Scala has static methods and statically modifiable state, in a big
way, by having object separate from class. This is death to
testability, as you cannot mock out a call to a static method. Even in
the Noop interpreter, I already have an example [1]. I'm forced to
have an object as my entry point, and would like to have the JVM exit
with the exit code returned from the program I'm running, so I need
System.exit. But I want to test my main, and System.exit will kill the
test runner. So I have to build the mock into the production code. If
you use a third-party scala library, you'll be stuck with that sort of
un-replaceable dependency, and they really hurt when they touch the
boundaries of your program, like parsing options, dealing with I/O,
and so on.
The syntax lends itself to unreadability. If you look at some gnarly
scala code, you'll see nested left-folds with underscore for the
captured variable, or spaces as a DSL where the parity of the number
of words determines the order of method calls. Optional semicolons
where the statement may not continue on the next line, or may mean
something different. All of that stuff feels nice to write, but not as
nice in a code review, or when you're browsing the code trying to spot
where your bug might be hiding. It's reminiscent of obfuscated perl.
We prefer to be explicit with all that stuff. As another example, look
at the problem with relative package names in imports. In Scala 2.8,
there will be two different semantics for the same syntax, to try to
fix the issue with hiding classes that have ambiguous relative parents
with the same name. I think this was to "avoid typing", which I feel
strongly is a tooling problem, not a language problem. "Avoid typing"

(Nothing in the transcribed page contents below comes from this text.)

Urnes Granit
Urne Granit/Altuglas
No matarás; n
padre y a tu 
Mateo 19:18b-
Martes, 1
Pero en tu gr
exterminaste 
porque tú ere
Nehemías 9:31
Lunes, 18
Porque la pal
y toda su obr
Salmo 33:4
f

also favors the code writer over the code reader which we think is
backwards.
As to your point about developing something within the Scala ecosystem
that can meet our goals, that's a fair observation. Scala does allow a
great flexibility in how libraries can be used, for a statically typed
language. How do we avoid you falling into the problem with statics,
though? And how does the dependency injector get bootstrapped? I feel
like our library would need to make you code in a non-Scala idiom, and
you'd have to ask your team to remember to use our library all the
time. We might also have to wrap a lot of the standard libraries.